• Instructions for the task: Go through the entries one line at a time, and gather every line that has the word "blackbuck".

• Page layout parsing data:

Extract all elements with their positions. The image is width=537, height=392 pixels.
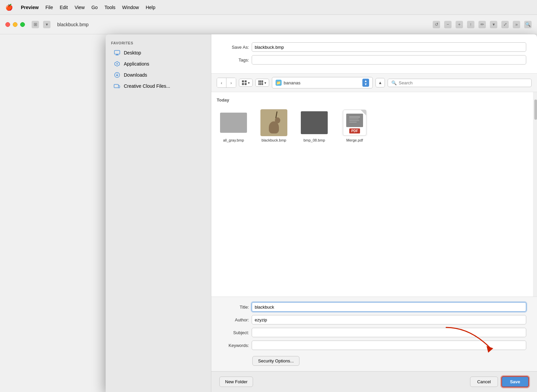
sidebar-toggle-icon[interactable]: ⊞ [32,21,39,28]
bg-toolbar: ⊞ ▾ blackbuck.bmp ↺ − + ↑ ✏ ▾ ⤢ » 🔍 [0,15,537,34]
file-item[interactable]: all_gray.bmp [217,107,250,145]
search-input[interactable] [399,80,528,85]
file-browser[interactable]: Today all_gray.bmp [211,92,537,297]
keywords-label: Keywords: [222,343,249,348]
keywords-row: Keywords: [222,341,526,350]
apple-menu[interactable]: 🍎 [5,4,13,11]
menu-view[interactable]: View [75,5,85,10]
security-options-button[interactable]: Security Options... [252,356,299,366]
dialog-bottom-form: Title: Author: Subject: Keywords: Securi… [211,297,537,371]
scrollbar-track[interactable] [533,92,537,297]
nav-buttons: ‹ › [217,78,236,88]
history-icon[interactable]: ↺ [433,21,440,28]
icon-view-button[interactable]: ▾ [239,79,253,87]
minimize-button[interactable] [13,22,17,27]
file-thumbnail [220,109,247,136]
dialog-toolbar: ‹ › ▾ [211,74,537,92]
list-grid-icon [258,80,263,85]
overflow-icon[interactable]: » [513,21,520,28]
sidebar-item-desktop[interactable]: Desktop [108,47,208,58]
more-icon[interactable]: ▾ [490,21,497,28]
file-item[interactable]: PDF Merge.pdf [338,107,371,145]
menu-window[interactable]: Window [122,5,139,10]
svg-rect-5 [114,84,118,88]
save-button[interactable]: Save [501,376,529,387]
pdf-preview [346,114,363,127]
search-icon[interactable]: 🔍 [524,21,532,28]
sidebar-item-label-cloud: Creative Cloud Files... [124,83,170,89]
svg-point-3 [116,63,118,65]
chevron-down-icon: ▾ [248,81,250,85]
chevron-down-icon2: ▾ [264,81,266,85]
edit-icon[interactable]: ✏ [478,21,486,28]
window-title: blackbuck.bmp [57,22,88,27]
desktop-icon [114,49,120,56]
pdf-icon: PDF [343,110,366,136]
svg-rect-2 [115,55,119,55]
title-input[interactable] [252,302,526,312]
file-thumbnail [301,109,328,136]
sidebar-item-label-desktop: Desktop [124,50,141,55]
location-button[interactable]: 📁 bananas ▲▼ [272,77,373,88]
file-thumbnail: PDF [341,109,368,136]
footer-right: Cancel Save [470,376,529,387]
save-as-row: Save As: [222,42,526,52]
search-box[interactable]: 🔍 [388,79,532,87]
menu-tools[interactable]: Tools [104,5,115,10]
chevron-down-icon[interactable]: ▾ [43,21,50,28]
search-icon: 🔍 [391,80,397,85]
menu-file[interactable]: File [45,5,53,10]
new-folder-button[interactable]: New Folder [219,377,253,387]
share-icon[interactable]: ↑ [467,21,474,28]
favorites-label: Favorites [106,41,211,47]
file-grid: all_gray.bmp blackbuck.bmp [217,107,532,145]
keywords-input[interactable] [252,341,526,350]
expand-icon[interactable]: ⤢ [501,21,509,28]
sidebar-item-downloads[interactable]: Downloads [108,70,208,80]
file-item[interactable]: blackbuck.bmp [257,107,291,145]
save-dialog: Favorites Desktop Applications [106,34,537,392]
subject-input[interactable] [252,328,526,337]
dialog-content: Save As: Tags: ‹ › ▾ [211,34,537,392]
downloads-icon [114,72,120,78]
cloud-icon [114,83,120,89]
maximize-button[interactable] [20,22,25,27]
tags-row: Tags: [222,55,526,65]
svg-rect-9 [349,120,359,121]
author-input[interactable] [252,315,526,324]
folder-icon: 📁 [276,80,282,86]
menu-help[interactable]: Help [146,5,155,10]
gray-bmp-preview [220,113,247,133]
applications-icon [114,61,120,67]
list-view-button[interactable]: ▾ [255,79,269,87]
subject-row: Subject: [222,328,526,337]
file-name: bmp_08.bmp [303,138,325,142]
svg-rect-8 [349,118,359,119]
sidebar-item-cloud[interactable]: Creative Cloud Files... [108,81,208,91]
cancel-button[interactable]: Cancel [470,377,498,387]
author-row: Author: [222,315,526,324]
sidebar-item-applications[interactable]: Applications [108,58,208,69]
sidebar-item-label-downloads: Downloads [124,72,147,78]
tags-input[interactable] [252,55,526,65]
file-item[interactable]: bmp_08.bmp [297,107,331,145]
scrollbar-thumb[interactable] [534,100,537,120]
collapse-button[interactable]: ▲ [375,78,385,87]
dialog-top-form: Save As: Tags: [211,34,537,74]
close-button[interactable] [5,22,10,27]
save-as-input[interactable] [252,42,526,52]
subject-label: Subject: [222,330,249,335]
menu-go[interactable]: Go [92,5,98,10]
nav-back-button[interactable]: ‹ [217,78,226,87]
title-row: Title: [222,302,526,312]
app-name: Preview [21,5,39,10]
svg-rect-7 [349,116,360,118]
svg-rect-10 [349,122,357,123]
nav-forward-button[interactable]: › [226,78,236,87]
file-name: blackbuck.bmp [261,138,286,142]
zoom-in-icon[interactable]: + [456,21,463,28]
zoom-out-icon[interactable]: − [444,21,452,28]
menu-edit[interactable]: Edit [60,5,68,10]
file-name: Merge.pdf [346,138,363,142]
sidebar-item-label-applications: Applications [124,61,149,67]
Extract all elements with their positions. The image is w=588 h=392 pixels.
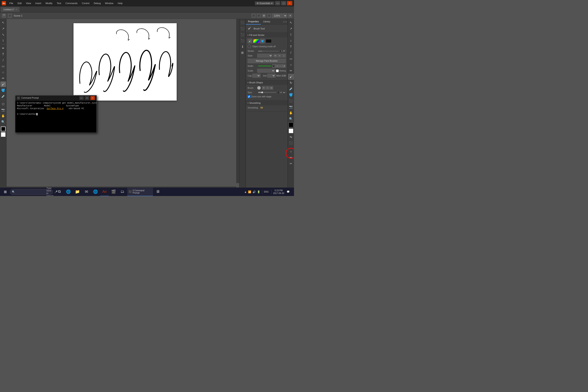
brush-tool[interactable]: 🖌 <box>0 82 6 87</box>
taskbar-app-chrome[interactable]: 🌐 <box>64 188 73 196</box>
menu-file[interactable]: File <box>8 1 15 5</box>
scale-select[interactable] <box>257 69 275 73</box>
stroke-slider[interactable] <box>258 51 279 52</box>
style-select[interactable] <box>257 54 272 58</box>
zoom-dropdown-icon[interactable]: ▾ <box>288 14 292 18</box>
far-right-stroke-color[interactable] <box>289 122 293 127</box>
grid-icon[interactable]: ⊞ <box>262 14 266 18</box>
notification-button[interactable]: 💬 <box>285 189 292 195</box>
close-button[interactable]: × <box>287 1 292 5</box>
tools-strip-btn2[interactable]: ⬛ <box>240 26 245 32</box>
scene-film-icon[interactable]: 🎬 <box>2 14 6 18</box>
tools-strip-btn4[interactable]: ⬛ <box>240 38 245 44</box>
far-right-brush[interactable]: 🖌 <box>288 74 294 80</box>
brush-edit-btn[interactable]: ✏ <box>270 86 273 90</box>
panel-menu-icon[interactable]: ≡ <box>286 21 287 23</box>
settings2-icon[interactable]: ⬛ <box>267 14 271 18</box>
width-reset-btn[interactable]: ↺ <box>282 64 286 68</box>
manage-paint-brushes-btn[interactable]: Manage Paint Brushes <box>248 59 286 63</box>
cap-select[interactable] <box>252 74 260 78</box>
taskbar-app-cmd[interactable]: ⬛ 0 Command Prompt <box>127 188 153 196</box>
zoom-tool[interactable]: 🔍 <box>0 119 6 125</box>
brush-add-btn[interactable]: + <box>262 86 266 90</box>
far-right-btn4[interactable]: ↕ <box>288 38 294 44</box>
zoom-select[interactable]: 125% 100% 75% 50% <box>272 14 287 18</box>
brush-minus-btn[interactable]: − <box>266 86 269 90</box>
maximize-button[interactable]: □ <box>281 1 286 5</box>
eraser-tool[interactable]: ◻ <box>0 101 6 106</box>
join-select[interactable] <box>267 74 276 78</box>
far-right-btn15[interactable]: 📷 <box>288 104 294 110</box>
tab-properties[interactable]: Properties <box>246 19 261 24</box>
subselect-tool[interactable]: ↗ <box>0 26 6 32</box>
cmd-minimize-button[interactable]: — <box>79 96 84 100</box>
far-right-btn12[interactable]: 💉 <box>288 86 294 92</box>
far-right-fill-color[interactable] <box>289 128 293 133</box>
far-right-btn3[interactable]: ⌇ <box>288 32 294 38</box>
taskbar-app-edge[interactable]: 🌐 <box>91 188 100 196</box>
far-right-btn14[interactable]: ⬛ <box>288 98 294 104</box>
taskbar-volume-icon[interactable]: 🔊 <box>252 190 256 194</box>
taskbar-app-extra1[interactable]: 🎬 <box>109 188 118 196</box>
fill-bucket-btn[interactable]: 🪣 <box>260 39 265 44</box>
stroke-color[interactable] <box>1 126 6 131</box>
far-right-btn2[interactable]: ↗ <box>288 26 294 32</box>
minimize-button[interactable]: — <box>275 1 280 5</box>
menu-help[interactable]: Help <box>116 1 124 5</box>
lasso-tool[interactable]: ⌇ <box>0 38 6 44</box>
menu-edit[interactable]: Edit <box>16 1 24 5</box>
menu-window[interactable]: Window <box>103 1 115 5</box>
tools-strip-btn5[interactable]: ℹ <box>240 44 245 50</box>
width-slider[interactable] <box>258 66 271 66</box>
tools-strip-btn1[interactable]: ⬛ <box>240 20 245 25</box>
annotated-btn1[interactable]: ○ <box>288 149 294 154</box>
style-edit-btn[interactable]: ✏ <box>273 54 277 58</box>
start-button[interactable]: ⊞ <box>1 188 10 196</box>
width-add-btn[interactable]: + <box>276 64 279 68</box>
taskbar-app-mail[interactable]: ✉ <box>82 188 91 196</box>
scroll-right[interactable] <box>236 19 239 183</box>
size-slider[interactable] <box>258 92 276 93</box>
frame-icon[interactable]: ⬛ <box>256 14 261 18</box>
fill-color-swatch[interactable] <box>266 39 272 43</box>
cmd-close-button[interactable]: × <box>90 96 95 100</box>
hinting-check[interactable] <box>276 70 279 72</box>
canvas[interactable] <box>74 23 177 100</box>
width-dropdown[interactable] <box>272 64 276 68</box>
size-value[interactable]: 14 <box>277 91 282 94</box>
scene-icon[interactable]: ⬛ <box>8 14 12 18</box>
taskbar-app-explorer[interactable]: 📁 <box>73 188 82 196</box>
camera-tool[interactable]: 📷 <box>0 107 6 112</box>
far-right-btn17[interactable]: 🔍 <box>288 116 294 122</box>
menu-debug[interactable]: Debug <box>92 1 102 5</box>
far-right-btn9[interactable]: ✏ <box>288 68 294 74</box>
hinting-checkbox[interactable]: Hinting <box>276 70 286 72</box>
taskbar-app-desktop[interactable]: 🖥 <box>154 188 162 196</box>
far-right-btn-swap[interactable]: ⇆ <box>288 134 294 140</box>
stroke-value[interactable]: 1.00 <box>280 50 286 53</box>
menu-control[interactable]: Control <box>80 1 91 5</box>
taskbar-up-arrow[interactable]: ▲ <box>244 190 247 194</box>
select-tool[interactable]: ↖ <box>0 20 6 25</box>
timeline-icon[interactable]: ⬛ <box>252 14 256 18</box>
width-minus-btn[interactable]: − <box>279 64 282 68</box>
far-right-btn11[interactable]: ↻ <box>288 80 294 86</box>
tools-strip-btn3[interactable]: ⬛ <box>240 32 245 38</box>
essentials-button[interactable]: ⚙ Essentials ▾ <box>255 2 274 5</box>
taskbar-app-taskview[interactable]: ⧉ <box>55 188 64 196</box>
taskbar-language[interactable]: ENG <box>264 191 269 193</box>
menu-commands[interactable]: Commands <box>64 1 79 5</box>
annotated-btn2[interactable]: ✏ <box>288 155 294 160</box>
brush-shape-title[interactable]: ▾ Brush Shape <box>246 80 288 85</box>
menu-view[interactable]: View <box>24 1 33 5</box>
tab-library[interactable]: Library <box>261 19 272 24</box>
pen-tool[interactable]: ✒ <box>0 45 6 51</box>
search-bar[interactable]: 🔍 Type here to search 🎤 <box>10 189 53 195</box>
far-right-btn1[interactable]: ↖ <box>288 20 294 25</box>
eyedropper-tool[interactable]: 💉 <box>0 94 6 99</box>
tab-untitled[interactable]: Untitled-1* × <box>1 7 20 12</box>
text-tool[interactable]: T <box>0 51 6 57</box>
line-tool[interactable]: / <box>0 58 6 63</box>
menu-text[interactable]: Text <box>55 1 63 5</box>
menu-insert[interactable]: Insert <box>34 1 43 5</box>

• Solution to this exercise:
bg-toolbar: ⊞ ▾ blackbuck.bmp ↺ − + ↑ ✏ ▾ ⤢ » 🔍 [0,15,537,34]
window-title: blackbuck.bmp [57,22,88,27]
file-grid: all_gray.bmp blackbuck.bmp [217,107,532,145]
file-item[interactable]: blackbuck.bmp [257,107,291,145]
file-name: blackbuck.bmp [261,138,286,142]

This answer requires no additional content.